§ Provided records
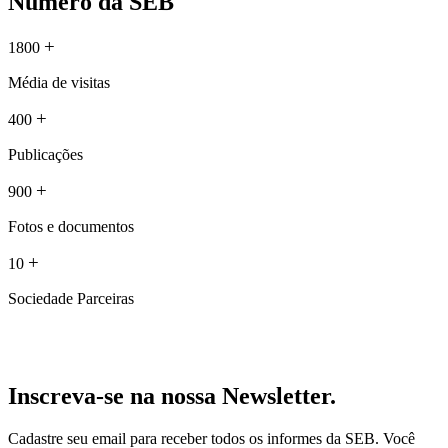
Número da SEB
+
1800
Média de visitas
+
400
Publicações
+
900
Fotos e documentos
+
10
Sociedade Parceiras
Inscreva-se na nossa Newsletter.
Cadastre seu email para receber todos os informes da SEB. Você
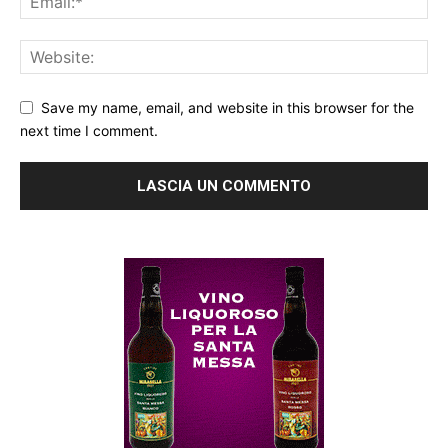
Save my name, email, and website in this browser for the
next time I comment.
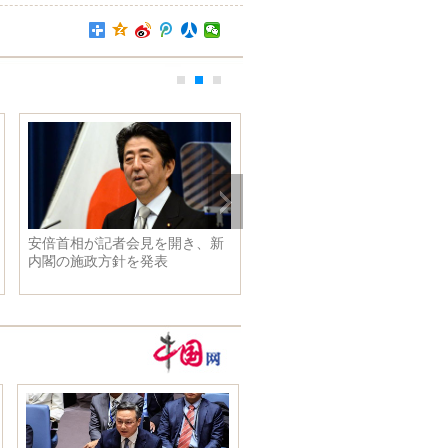
安倍首相が記者会見を開き、新
第3次安倍改造内閣が発足
内閣の施政方針を発表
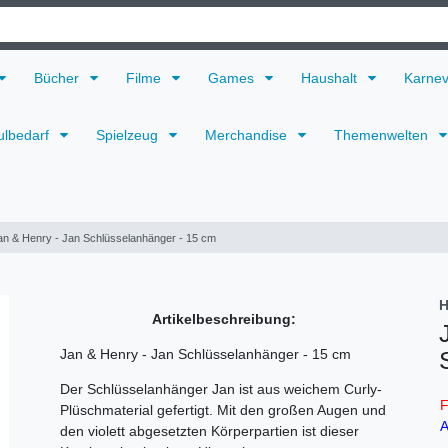
Bücher
Filme
Games
Haushalt
Karne
ulbedarf
Spielzeug
Merchandise
Themenwelten
an & Henry - Jan Schlüsselanhänger - 15 cm
H
Artikelbeschreibung:
Jan & Henry - Jan Schlüsselanhänger - 15 cm
Der Schlüsselanhänger Jan ist aus weichem Curly-
F
Plüschmaterial gefertigt. Mit den großen Augen und
A
den violett abgesetzten Körperpartien ist dieser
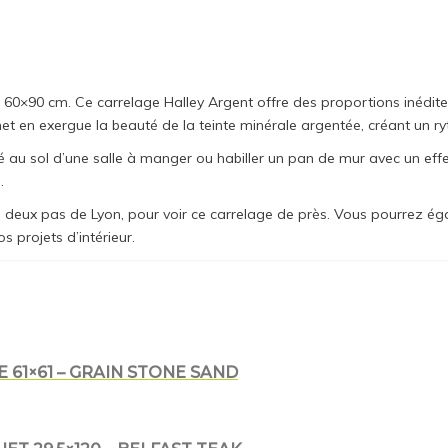
 60×90 cm. Ce carrelage Halley Argent offre des proportions inédite
met en exergue la beauté de la teinte minérale argentée, créant un r
au sol d’une salle à manger ou habiller un pan de mur avec un effet « 
.
deux pas de Lyon, pour voir ce carrelage de près. Vous pourrez é
s projets d’intérieur.
 61×61 – GRAIN STONE SAND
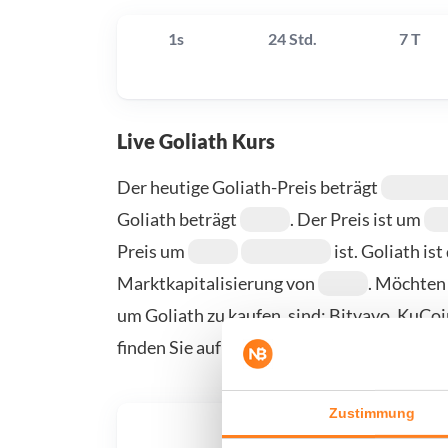
1s
24 Std.
7 T
Live Goliath Kurs
Der heutige Goliath-Preis beträgt
Goliath beträgt
. Der Preis ist um
Preis um
ist. Goliath i
Marktkapitalisierung von
. Möchten 
um Goliath zu kaufen, sind: Bitvavo, KuCo
finden Sie auf unserer Kauf-/Verkaufsseite.
Zustimmung
Was, 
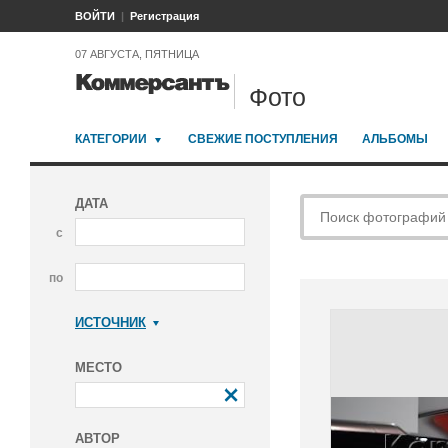
ВОЙТИ
Регистрация
07 АВГУСТА, ПЯТНИЦА
Фото
КАТЕГОРИИ
СВЕЖИЕ ПОСТУПЛЕНИЯ
АЛЬБОМЫ
ДАТА
с
по
ИСТОЧНИК
Коммерсантъ
МЕСТО
АВТОР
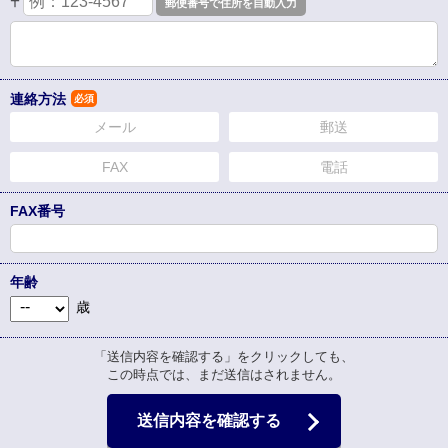
〒
連絡方法
必須
メール
郵送
FAX
電話
FAX番号
年齢
歳
「送信内容を確認する」をクリックしても、
この時点では、まだ送信はされません。
送信内容を確認する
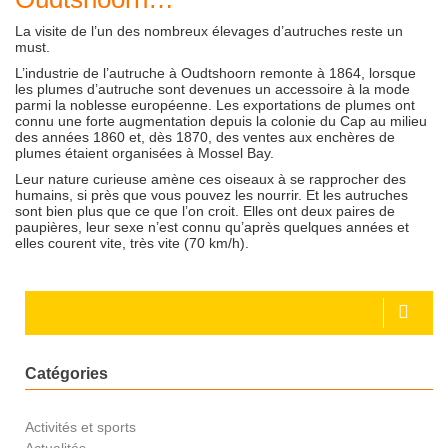
La visite de l’un des nombreux élevages d’autruches reste un
must.
L’industrie de l’autruche à Oudtshoorn remonte à 1864, lorsque
les plumes d’autruche sont devenues un accessoire à la mode
parmi la noblesse européenne. Les exportations de plumes ont
connu une forte augmentation depuis la colonie du Cap au milieu
des années 1860 et, dès 1870, des ventes aux enchères de
plumes étaient organisées à Mossel Bay.
Leur nature curieuse amène ces oiseaux à se rapprocher des
humains, si près que vous pouvez les nourrir. Et les autruches
sont bien plus que ce que l’on croit. Elles ont deux paires de
paupières, leur sexe n’est connu qu’après quelques années et
elles courent vite, très vite (70 km/h).
Catégories
Activités et sports
Actualités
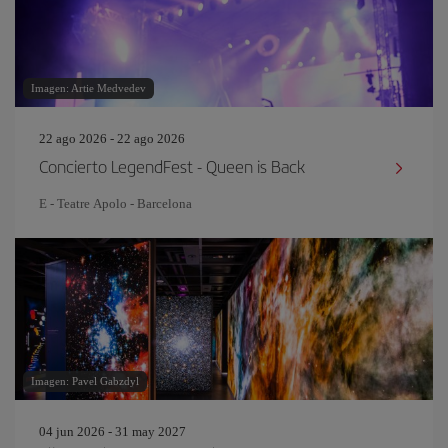
Imagen: Artie Medvedev
22 ago 2026 - 22 ago 2026
Concierto LegendFest - Queen is Back
E - Teatre Apolo - Barcelona
Imagen: Pavel Gabzdyl
04 jun 2026 - 31 may 2027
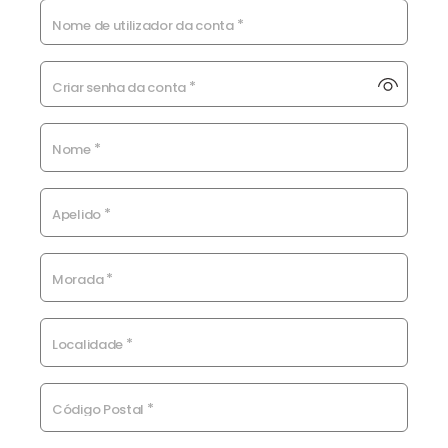
*
Nome de utilizador da conta
*
Criar senha da conta
*
Nome
*
Apelido
*
Morada
*
Localidade
*
Código Postal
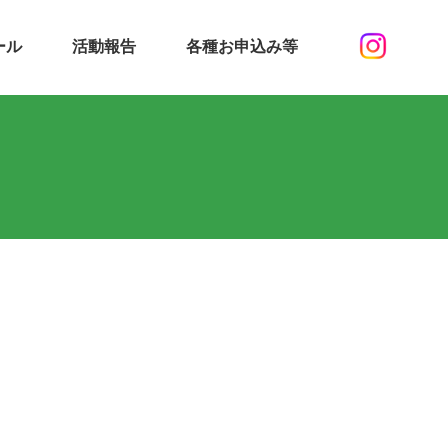
ール
活動報告
各種お申込み等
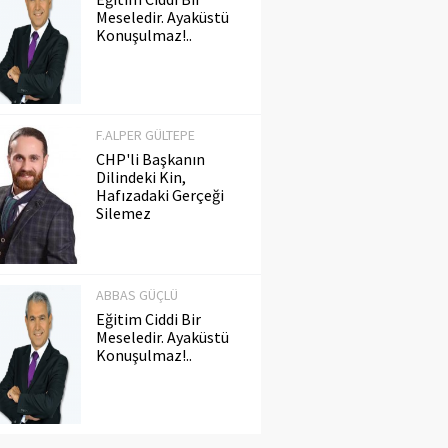
Meseledir. Ayaküstü
Konuşulmaz!..
F.ALPER GÜLTEPE
CHP'li Başkanın
Dilindeki Kin,
Hafızadaki Gerçeği
Silemez
ABBAS GÜÇLÜ
Eğitim Ciddi Bir
Meseledir. Ayaküstü
Konuşulmaz!..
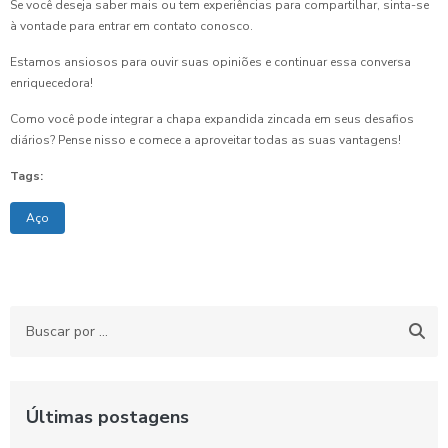
Se você deseja saber mais ou tem experiências para compartilhar, sinta-se
à vontade para entrar em contato conosco.
Estamos ansiosos para ouvir suas opiniões e continuar essa conversa
enriquecedora!
Como você pode integrar a chapa expandida zincada em seus desafios
diários? Pense nisso e comece a aproveitar todas as suas vantagens!
Tags:
Aço
Últimas postagens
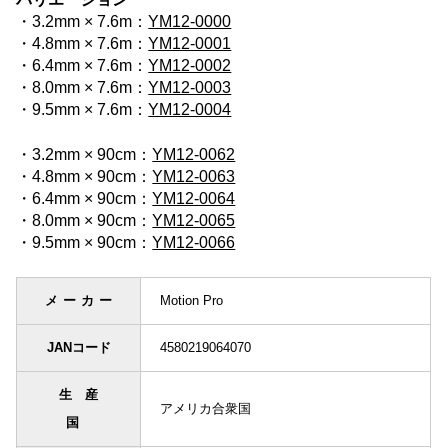
・3.2mm × 7.6m：
YM12-0000
・4.8mm × 7.6m：
YM12-0001
・6.4mm × 7.6m：
YM12-0002
・8.0mm × 7.6m：
YM12-0003
・9.5mm × 7.6m：
YM12-0004
・3.2mm × 90cm：
YM12-0062
・4.8mm × 90cm：
YM12-0063
・6.4mm × 90cm：
YM12-0064
・8.0mm × 90cm：
YM12-0065
・9.5mm × 90cm：
YM12-0066
メーカー
Motion Pro
JANコード
4580219064070
生産
アメリカ合衆国
国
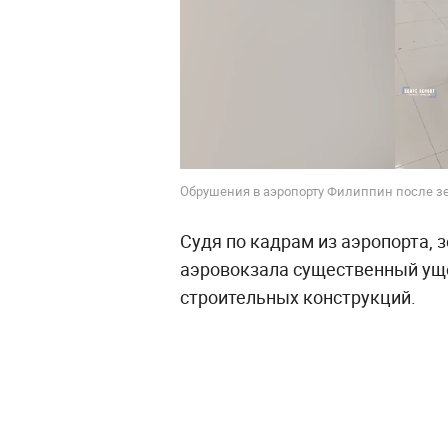
Обрушения в аэропорту Филиппин после зе
Судя по кадрам из аэропорта,
аэровокзала существенный уще
строительных конструкций.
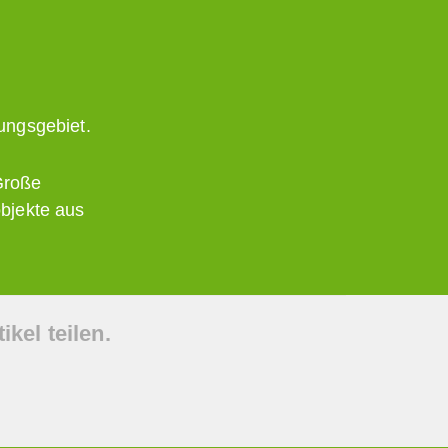
ungsgebiet.
Große
objekte aus
kel teilen.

§ What you need to do
Only the lines from the one containing "CHP'li Başkanın" through the last line of the material are to be restated word for word; no picture is to be included.

§ Task result
CHP'li Başkanın
Dilindeki Kin,
Hafızadaki Gerçeği
Silemez
ABBAS GÜÇLÜ
Eğitim Ciddi Bir
Meseledir. Ayaküstü
Konuşulmaz!..
Se você deseja saber mais ou tem experiências para compartilhar, sinta-se
à vontade para entrar em contato conosco.
Estamos ansiosos para ouvir suas opiniões e continuar essa conversa
enriquecedora!
Como você pode integrar a chapa expandida zincada em seus desafios
diários? Pense nisso e comece a aproveitar todas as suas vantagens!
Tags:
Aço
Últimas postagens
・3.2mm × 7.6m：
YM12-0000
・4.8mm × 7.6m：
YM12-0001
・6.4mm × 7.6m：
YM12-0002
・8.0mm × 7.6m：
YM12-0003
・9.5mm × 7.6m：
YM12-0004
・3.2mm × 90cm：
YM12-0062
・4.8mm × 90cm：
YM12-0063
・6.4mm × 90cm：
YM12-0064
・8.0mm × 90cm：
YM12-0065
・9.5mm × 90cm：
YM12-0066
メーカー
Motion Pro
JANコード
4580219064070
生産
アメリカ合衆国
国
Обрушения в аэропорту Филиппин после зе
Судя по кадрам из аэропорта,
аэровокзала существенный уще
строительных конструкций.
ungsgebiet.
Große
objekte aus
kel teilen.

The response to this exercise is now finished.